The fewer medicines you have he says, the safer. Disposing of old medicine not only protects yourself but also others in your home. You can protect them from ingesting medicine they don’t need or that is expired, which could cause adverse reactions or an accidental overdose.
Why is it important to dispose of old medicine?
“Medicines past the expiration date have no guarantee for safety and efficacy. This is particularly true for medicines like antibiotics,” said Lansangan.
“While it is always recommended to complete antibiotics as prescribed, some people may end up with leftover antibiotics for a variety of reasons. These leftover antibiotics may prove to be problematic because if a person gets a new illness later on, this person may think ‘Oh, I still have a bottle of a previous antibiotic. I could use that instead of seeing a doctor.’ This is simply not safe for many reasons. For one, the illness may be completely different. Additionally, if the antibiotic is expired, you risk taking a subtherapeutic dose which could promote antibiotic resistance,” he explained.
Don’t flush your medications
Getting rid of unwanted or expired medicine in an appropriate manner isn’t always clear, but you do have options, said Scott Patlovich, DrPH, assistant vice president of environmental health and safety with UTHealth Houston.
“In the past, there was a perception that you could simply flush any medication down the toilet and that’s absolutely not the case anymore,” said Patlovich, referencing guidance from the Food and Drug Administration that indicates flushed medication could contaminate our water supply. “Disposing of medicine the right way ensures it does not contaminate our water system.”
More than 100 pharmacies in the Houston area, from CVS and Walgreens to Walmart, Randalls, and Sam’s Club, are authorized by the Drug Enforcement Agency (DEA) to offer year-round prescription take-back.

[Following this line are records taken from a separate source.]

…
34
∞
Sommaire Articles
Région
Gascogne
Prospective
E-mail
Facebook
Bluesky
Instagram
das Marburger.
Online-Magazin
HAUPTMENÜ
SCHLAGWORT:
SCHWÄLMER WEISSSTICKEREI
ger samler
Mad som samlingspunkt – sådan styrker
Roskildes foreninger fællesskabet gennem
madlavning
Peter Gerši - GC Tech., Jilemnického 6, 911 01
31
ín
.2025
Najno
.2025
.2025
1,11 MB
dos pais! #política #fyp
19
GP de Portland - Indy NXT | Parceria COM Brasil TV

How to dispose of medicine
Getting rid of expired or unwanted medicine at home is easy, too. The Environmental Protection Agency offers this guide for disposing of medicine at home.
- Take the medicine out of the original container
- Mix the drugs with an undesirable substance like dirt, cat litter, or coffee grounds
- Put that mixture into a disposable container like a sour cream tub or sealable bag
- That container with the drug mixture can go into household trash
- Remove the label on your prescription container or cover it and throw that away in household trash
Annual clean out
Removing unwanted and expired medication, whether over-the-counter or prescription, is an important yearly task all homes should follow.

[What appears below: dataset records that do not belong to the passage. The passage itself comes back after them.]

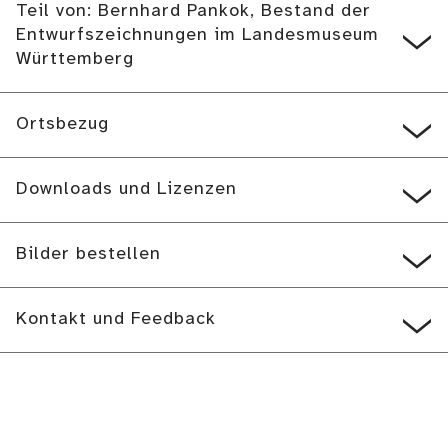
Teil von: Bernhard Pankok, Bestand der
Entwurfszeichnungen im Landesmuseum
Württemberg
Ortsbezug
Downloads und Lizenzen
Bilder bestellen
Kontakt und Feedback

“Think about people and safety first to ensure no medication gets into the wrong hands.
Whether it’s curious children or people who wish to take those things nefariously, we want to prevent medicine from causing harm,” said Patlovich.
The DEA also sponsors a National Prescription Take Back Day each year in October. Be on the lookout for more information about the 2024 event soon. In the meantime, here is some information about the October 2023 effort across the country.
What should I do with sharps?
For homes in the State of Texas that use injectable medications, lancets for finger pricks, or other sharps, Lansangan says those sharps should always be placed in a heavy-duty plastic container like an empty laundry detergent container. He says to only fill it with needles and other sharps about 3/4 full, secure the lid tightly, and then use duct tape to seal it. Write the words “sharps” and “do not recycle” on the exterior as a warning before throwing it out in household trash.
“Our waste collectors and other individuals may easily get injured from needles that are incorrectly thrown away in household trash,” said Lansangan. “This is why we must follow the proper procedures for disposing of needles, for public safety.”